(MATERIALS PROVIDED begins)

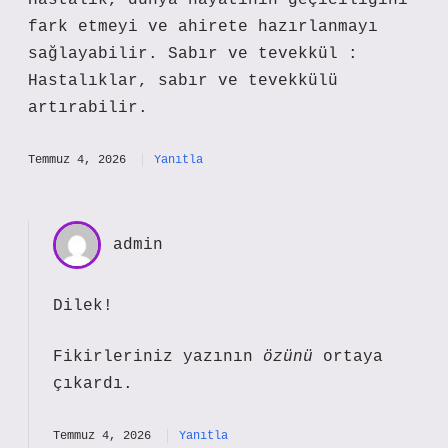
Hastalık, dünya hayatının geçiciliğini
fark etmeyi ve ahirete hazırlanmayı
sağlayabilir. Sabır ve tevekkül :
Hastalıklar, sabır ve tevekkülü
artırabilir.
Temmuz 4, 2026
Yanıtla
admin
Dilek!
Fikirleriniz yazının
özünü
ortaya
çıkardı.
Temmuz 4, 2026
Yanıtla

(MATERIALS PROVIDED ends)

• _WORK REQUEST_:
Drop every picture from the data, then output all the rest exactly.

• _RESULT OF THE TASK_:
Hastalık, dünya hayatının geçiciliğini
fark etmeyi ve ahirete hazırlanmayı
sağlayabilir. Sabır ve tevekkül :
Hastalıklar, sabır ve tevekkülü
artırabilir.
Temmuz 4, 2026
Yanıtla
admin
Dilek!
Fikirleriniz yazının
özünü
ortaya
çıkardı.
Temmuz 4, 2026
Yanıtla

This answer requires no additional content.